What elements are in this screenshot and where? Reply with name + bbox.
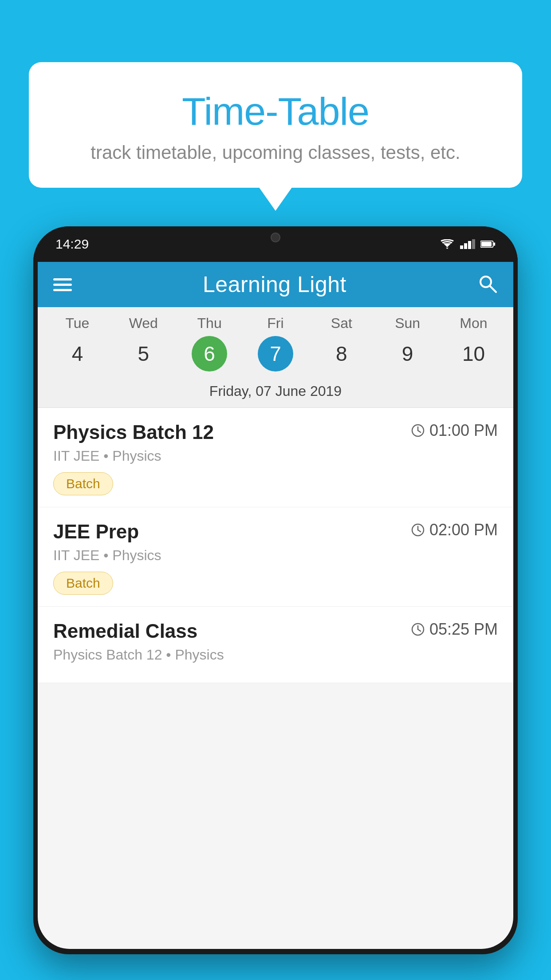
day-number[interactable]: 10 — [456, 336, 491, 371]
svg-rect-7 — [494, 242, 496, 245]
app-title: Learning Light — [203, 272, 346, 297]
day-number[interactable]: 6 — [192, 336, 227, 371]
battery-icon — [480, 239, 496, 249]
schedule-item-meta: IIT JEE • Physics — [53, 547, 498, 564]
day-col-sat[interactable]: Sat8 — [315, 315, 368, 371]
status-time: 14:29 — [55, 237, 89, 252]
svg-line-13 — [418, 431, 421, 432]
svg-rect-3 — [464, 243, 467, 249]
day-col-fri[interactable]: Fri7 — [249, 315, 302, 371]
day-col-thu[interactable]: Thu6 — [183, 315, 236, 371]
day-number[interactable]: 9 — [390, 336, 425, 371]
schedule-list: Physics Batch 1201:00 PMIIT JEE • Physic… — [38, 408, 513, 683]
bubble-title: Time-Table — [51, 89, 500, 134]
day-name: Tue — [65, 315, 89, 332]
day-name: Thu — [197, 315, 222, 332]
day-number[interactable]: 8 — [324, 336, 359, 371]
day-col-tue[interactable]: Tue4 — [51, 315, 104, 371]
svg-rect-4 — [468, 241, 471, 249]
clock-icon — [411, 622, 425, 636]
search-icon[interactable] — [477, 273, 498, 296]
day-number[interactable]: 5 — [126, 336, 161, 371]
svg-rect-8 — [481, 242, 492, 247]
days-row: Tue4Wed5Thu6Fri7Sat8Sun9Mon10 — [38, 315, 513, 371]
batch-badge: Batch — [53, 472, 113, 495]
svg-rect-2 — [460, 245, 463, 249]
phone-outer: 14:29 — [33, 226, 518, 954]
schedule-item-meta: Physics Batch 12 • Physics — [53, 647, 498, 663]
batch-badge: Batch — [53, 572, 113, 595]
hamburger-menu-icon[interactable] — [53, 278, 72, 291]
status-icons — [440, 239, 496, 249]
day-name: Sat — [331, 315, 352, 332]
svg-marker-0 — [443, 243, 451, 247]
speech-bubble-container: Time-Table track timetable, upcoming cla… — [29, 62, 522, 188]
day-name: Sun — [395, 315, 420, 332]
day-number[interactable]: 7 — [258, 336, 293, 371]
day-name: Fri — [267, 315, 283, 332]
calendar-strip: Tue4Wed5Thu6Fri7Sat8Sun9Mon10 Friday, 07… — [38, 307, 513, 407]
camera-dot — [271, 233, 280, 242]
phone-screen: Learning Light Tue4Wed5Thu6Fri7Sat8Sun9M… — [38, 262, 513, 949]
schedule-item-meta: IIT JEE • Physics — [53, 448, 498, 464]
clock-icon — [411, 423, 425, 438]
clock-icon — [411, 523, 425, 537]
day-name: Wed — [129, 315, 158, 332]
bubble-subtitle: track timetable, upcoming classes, tests… — [51, 142, 500, 163]
schedule-item-top: Remedial Class05:25 PM — [53, 620, 498, 642]
signal-icon — [460, 239, 475, 249]
schedule-item-time: 02:00 PM — [411, 521, 498, 539]
selected-date-label: Friday, 07 June 2019 — [38, 377, 513, 407]
schedule-item-title: Physics Batch 12 — [53, 421, 214, 443]
svg-line-16 — [418, 530, 421, 532]
schedule-item[interactable]: Physics Batch 1201:00 PMIIT JEE • Physic… — [38, 408, 513, 507]
wifi-icon — [440, 239, 455, 249]
svg-rect-5 — [472, 239, 475, 249]
schedule-item-time: 05:25 PM — [411, 620, 498, 639]
day-name: Mon — [460, 315, 487, 332]
schedule-item-time: 01:00 PM — [411, 421, 498, 440]
schedule-item[interactable]: JEE Prep02:00 PMIIT JEE • PhysicsBatch — [38, 507, 513, 607]
day-col-mon[interactable]: Mon10 — [447, 315, 500, 371]
schedule-item-top: JEE Prep02:00 PM — [53, 521, 498, 543]
day-col-wed[interactable]: Wed5 — [117, 315, 170, 371]
app-header: Learning Light — [38, 262, 513, 307]
day-col-sun[interactable]: Sun9 — [381, 315, 434, 371]
schedule-item-title: JEE Prep — [53, 521, 139, 543]
day-number[interactable]: 4 — [59, 336, 95, 371]
schedule-item-top: Physics Batch 1201:00 PM — [53, 421, 498, 443]
schedule-item[interactable]: Remedial Class05:25 PMPhysics Batch 12 •… — [38, 607, 513, 683]
status-bar: 14:29 — [33, 226, 518, 262]
svg-line-10 — [490, 286, 496, 292]
schedule-item-title: Remedial Class — [53, 620, 197, 642]
svg-line-19 — [418, 629, 421, 631]
speech-bubble: Time-Table track timetable, upcoming cla… — [29, 62, 522, 188]
notch — [249, 226, 302, 249]
phone-mockup: 14:29 — [33, 226, 518, 980]
svg-marker-1 — [446, 248, 449, 249]
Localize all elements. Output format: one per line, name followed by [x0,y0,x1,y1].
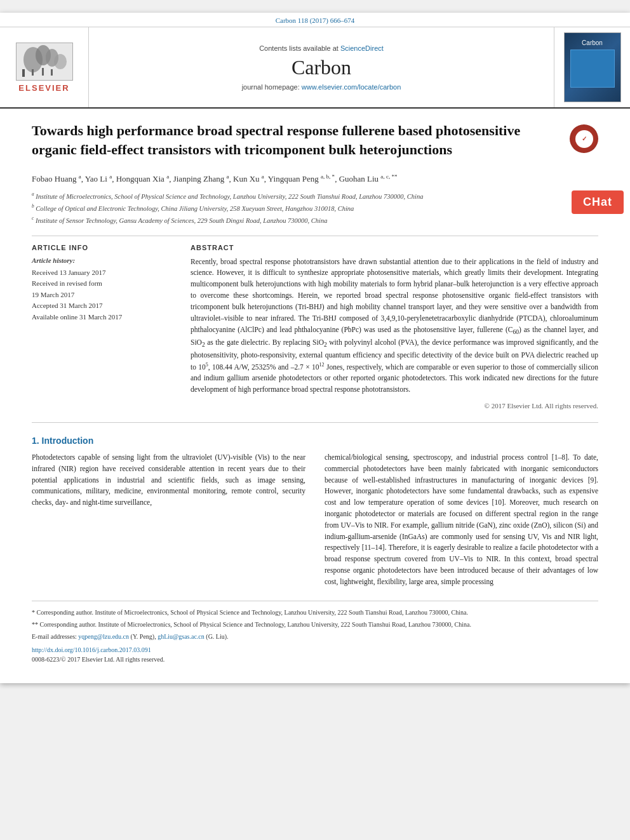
footnote-2: ** Corresponding author. Institute of Mi… [32,620,598,629]
crossmark-label: CrossMark [573,154,595,159]
citation-text: Carbon 118 (2017) 666–674 [276,17,355,24]
svg-point-4 [54,54,67,69]
journal-title-section: Contents lists available at ScienceDirec… [89,27,554,107]
svg-rect-5 [32,69,34,76]
intro-right-column: chemical/biological sensing, spectroscop… [325,452,598,588]
issn-line: 0008-6223/© 2017 Elsevier Ltd. All right… [32,655,598,664]
abstract-header: ABSTRACT [191,244,598,251]
email-peng[interactable]: yqpeng@lzu.edu.cn [78,633,129,640]
crossmark-badge: ✓ [570,124,598,153]
elsevier-tree-icon [16,43,73,81]
affil-c: c Institute of Sensor Technology, Gansu … [32,215,598,225]
received-revised-label: Received in revised form [32,278,171,290]
abstract-column: ABSTRACT Recently, broad spectral respon… [191,244,598,410]
article-info-column: ARTICLE INFO Article history: Received 1… [32,244,171,410]
footnotes-section: * Corresponding author. Institute of Mic… [32,601,598,664]
email-liu[interactable]: ghLiu@gsas.ac.cn [158,633,204,640]
received-revised-date: 19 March 2017 [32,290,171,301]
article-history-title: Article history: [32,257,171,264]
journal-name: Carbon [102,56,541,79]
doi-line[interactable]: http://dx.doi.org/10.1016/j.carbon.2017.… [32,645,598,655]
svg-rect-6 [42,68,44,76]
crossmark-icon: ✓ [575,130,593,148]
homepage-url[interactable]: www.elsevier.com/locate/carbon [302,83,401,91]
elsevier-logo-section: ELSEVIER [0,27,89,107]
journal-cover-section: Carbon [554,27,630,107]
article-info-header: ARTICLE INFO [32,244,171,251]
accepted-date: Accepted 31 March 2017 [32,300,171,312]
svg-rect-7 [51,69,53,76]
svg-rect-0 [22,69,25,77]
journal-citation-bar: Carbon 118 (2017) 666–674 [0,13,630,27]
intro-left-text: Photodetectors capable of sensing light … [32,452,305,509]
intro-right-text: chemical/biological sensing, spectroscop… [325,452,598,588]
elsevier-logo: ELSEVIER [16,43,73,93]
intro-left-column: Photodetectors capable of sensing light … [32,452,305,588]
divider-1 [32,236,598,236]
chat-button[interactable]: CHat [572,190,624,214]
introduction-section: 1. Introduction Photodetectors capable o… [32,436,598,588]
article-title: Towards high performance broad spectral … [32,121,570,159]
journal-homepage: journal homepage: www.elsevier.com/locat… [102,83,541,91]
title-section: Towards high performance broad spectral … [32,121,598,165]
article-content: Towards high performance broad spectral … [0,109,630,683]
received-date: Received 13 January 2017 [32,267,171,279]
sciencedirect-link[interactable]: ScienceDirect [340,44,384,52]
cover-title: Carbon [582,39,603,46]
abstract-text: Recently, broad spectral response photot… [191,257,598,396]
footnote-1: * Corresponding author. Institute of Mic… [32,608,598,617]
carbon-journal-cover: Carbon [564,32,621,102]
elsevier-brand-text: ELSEVIER [18,83,69,93]
copyright-text: © 2017 Elsevier Ltd. All rights reserved… [191,402,598,410]
section-1-title: 1. Introduction [32,436,598,446]
crossmark-container: ✓ CrossMark [570,121,598,159]
affil-b: b College of Optical and Electronic Tech… [32,203,598,213]
journal-header: ELSEVIER Contents lists available at Sci… [0,27,630,109]
authors-line: Fobao Huang a, Yao Li a, Hongquan Xia a,… [32,173,598,185]
available-online-date: Available online 31 March 2017 [32,312,171,323]
contents-available-text: Contents lists available at ScienceDirec… [102,44,541,52]
info-abstract-section: ARTICLE INFO Article history: Received 1… [32,244,598,410]
introduction-body: Photodetectors capable of sensing light … [32,452,598,588]
divider-2 [32,422,598,423]
affil-a: a Institute of Microelectronics, School … [32,190,598,201]
footnote-3: E-mail addresses: yqpeng@lzu.edu.cn (Y. … [32,632,598,641]
affiliations: a Institute of Microelectronics, School … [32,190,598,226]
academic-paper-page: Carbon 118 (2017) 666–674 [0,13,630,683]
cover-image [570,50,615,88]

------------------------------------------------

__Instructions to follow__.
The expected answer is every line in the data above that carries the string "label".

__Task answer__.
selected-date-label: Friday, 07 June 2019 — [38, 377, 513, 407]
crossmark-label: CrossMark [573,154,595,159]
received-revised-label: Received in revised form [32,278,171,290]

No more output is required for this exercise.